Tarık Bey gelmişti içeriye davet ettim. Masamın karşısında ki koltuğa oturdu ve şirket binası hakkında konuşmaya başladık. Benim isteğim üzerine yapıyı hızlandırıp 1 ay içerisinde hazır edeceklerdi fiyat konusunda anlaşıp el sıkıştık.

-"Görüşmek üzere."

-"Görüşmek üzere Beril Hanım" diyerek odadan ayrıldı ardından yine aynı kız gelip ortakları topladığını söyledi ve 15.30 için toplantı düzenlediğini söyleyip çıktı. Masanın üstündekileri dosyaları imzaladım.
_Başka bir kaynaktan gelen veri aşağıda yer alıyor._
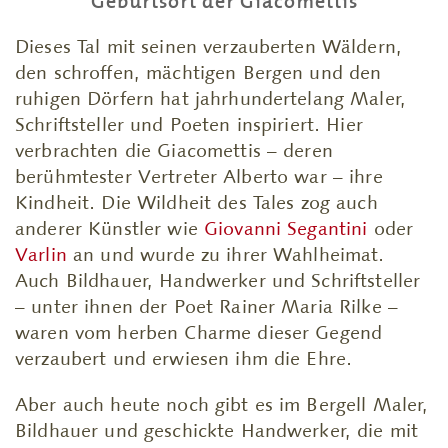
Geburtsort der Giacomettis
Dieses Tal mit seinen verzauberten Wäldern,
den schroffen, mächtigen Bergen und den
ruhigen Dörfern hat jahrhundertelang Maler,
Schriftsteller und Poeten inspiriert. Hier
verbrachten die Giacomettis – deren
berühmtester Vertreter Alberto war – ihre
Kindheit. Die Wildheit des Tales zog auch
anderer Künstler wie
Giovanni Segantini
oder
Varlin
an und wurde zu ihrer Wahlheimat.
Auch Bildhauer, Handwerker und Schriftsteller
– unter ihnen der Poet Rainer Maria Rilke –
waren vom herben Charme dieser Gegend
verzaubert und erwiesen ihm die Ehre.
Aber auch heute noch gibt es im Bergell Maler,
Bildhauer und geschickte Handwerker, die mit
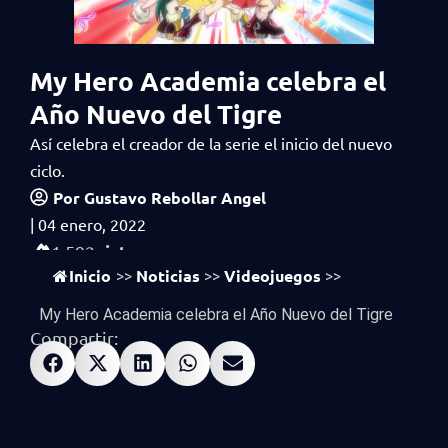
My Hero Academia celebra el
Año Nuevo del Tigre
Así celebra el creador de la serie el inicio del nuevo
ciclo.
Por
Gustavo Rebollar Angel
|
04 enero, 2022
vistas
1,592
Inicio
Noticias
Videojuegos
>>
>>
>>
My Hero Academia celebra el Año Nuevo del Tigre
Compartir:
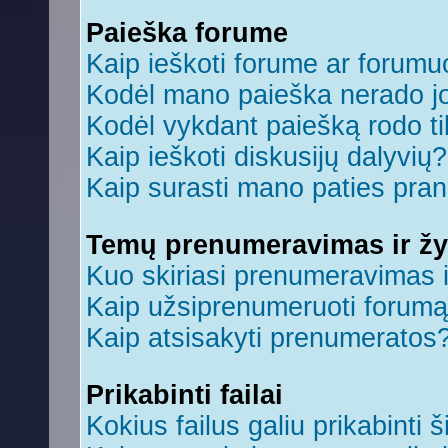
Paieška forume
Kaip ieškoti forume ar forum
Kodėl mano paieška nerado jo
Kodėl vykdant paiešką rodo ti
Kaip ieškoti diskusijų dalyvių?
Kaip surasti mano paties pra
Temų prenumeravimas ir ž
Kuo skiriasi prenumeravimas 
Kaip užsiprenumeruoti forum
Kaip atsisakyti prenumeratos
Prikabinti failai
Kokius failus galiu prikabinti š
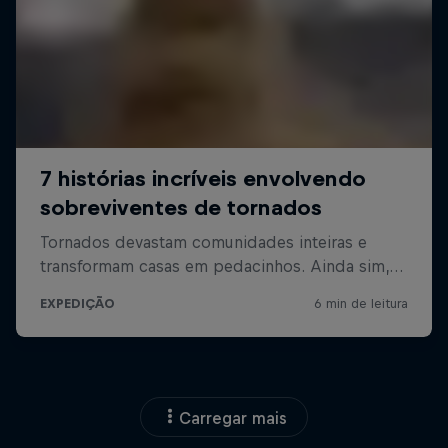
Carregar mais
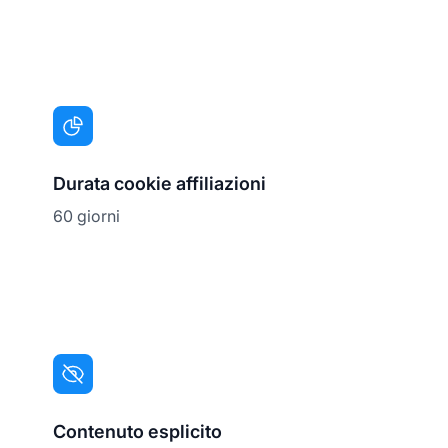
Durata cookie affiliazioni
60 giorni
Contenuto esplicito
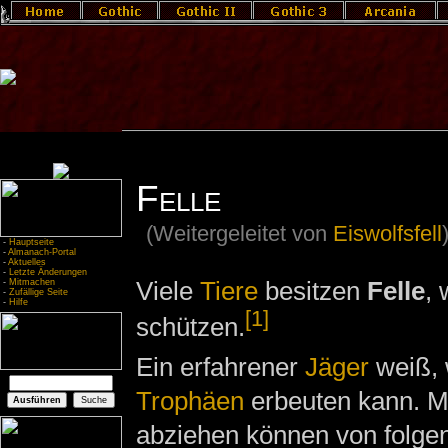
Felle
(Weitergeleitet von
Eiswolfsfell
-
Hauptseite
-
Almanach-Portal
-
Aktuelles
-
Letzte Änderungen
Viele
Tiere
besitzen
Felle
, 
-
Mitmachen
-
Zufällige Seite
-
Hilfe
[1]
schützen.
Ein erfahrener
Jäger
weiß, 
Trophäen
erbeuten kann. Mi
abziehen können von folgen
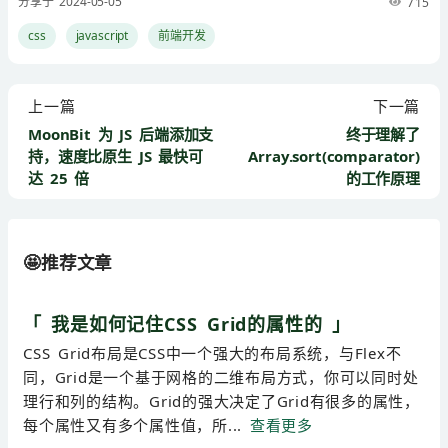
分享于 2024-05-05
715
css
javascript
前端开发
上一篇
下一篇
MoonBit 为 JS 后端添加支
终于理解了
持，速度比原生 JS 最快可
Array.sort(comparator)
达 25 倍
的工作原理
🤩推荐文章
「 我是如何记住CSS Grid的属性的 」
CSS Grid布局是CSS中一个强大的布局系统，与Flex不
同，Grid是一个基于网格的二维布局方式，你可以同时处
理行和列的结构。Grid的强大决定了Grid有很多的属性，
每个属性又有多个属性值，所...
查看更多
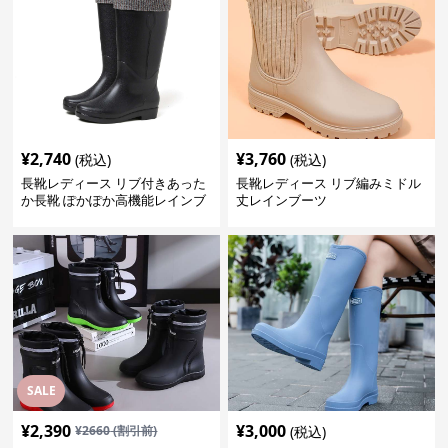
¥
2,740
¥
3,760
(税込)
(税込)
長靴レディース リブ付きあった
長靴レディース リブ編みミドル
か長靴 ぽかぽか高機能レインブ
丈レインブーツ
ーツ
SALE
¥
2,390
¥
3,000
¥
2660
(割引前)
(税込)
Ardından ikinci kahveyi de kafama diktikten sonra saate baktım 15.17'ydi. Saçımı vs. düzeltmek için şirketin tuvaletine girdim baya dağılmıştım saçlarımı kulaklarımı arkasına attım elimi yüzümü yıkadım rujumu tazeledim saçlarımı sıkı bir at kuyruğu yapıp tuvaletten çıktım .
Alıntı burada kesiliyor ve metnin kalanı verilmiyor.